Can you talk more about "our guys" in respect to the fact that the CIA and NSA use the Blackphone? Should I, as a casual business person, be wondering that the handsets you supply to them are in some way compromised? I know that both the NSA and the CIA are interested in my phone conversations, which is why I ironically bought a Blackphone (for when I assume they are listening) and others which make their life harder (but I do accept that I do this more for the kicks of making them work for their intel)

tl:dr - is SC actually secure given that the company has been short on cash for a while and that the CIA and NSA equip their agents with the same phones. I don't mind talking because I have nothing to hide, but backdoor code is usually the case if you are selling 10k phone units to US LE.

1 comments

As far as I know (and I'm not really very high up in the hierarchy, nor do I know much about the Blackphone hardware), the NSA and CIA are buying them because they are secure. I heard they had a list of phones/apps they are allowed to use internally, and SC was pretty much the only app that made the list at the time.

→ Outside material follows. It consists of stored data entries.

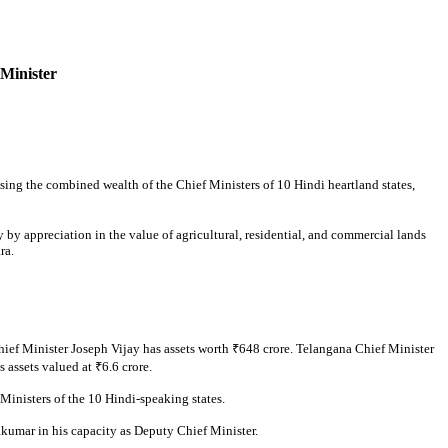
 Minister
sing the combined wealth of the Chief Ministers of 10 Hindi heartland states,
y by appreciation in the value of agricultural, residential, and commercial lands
ra.
ef Minister Joseph Vijay has assets worth ₹648 crore. Telangana Chief Minister
assets valued at ₹6.6 crore.
Ministers of the 10 Hindi-speaking states.
kumar in his capacity as Deputy Chief Minister.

Keep in mind that "an organization using a secure app" and "an organization wanting to spy on people" are pretty independent goals. I haven't poked around in the client source too much (although I have implemented some stuff for the Android client), but:

1) Nothing in the client seemed out of place. 2) I've seen every line of code running on the web backend and there's nothing untoward going on. 3) Given the culture, I think many of the high-level people would quit before they compromised the product. Especially Phil, who has been sued by the US government for exporting strong cryptography before.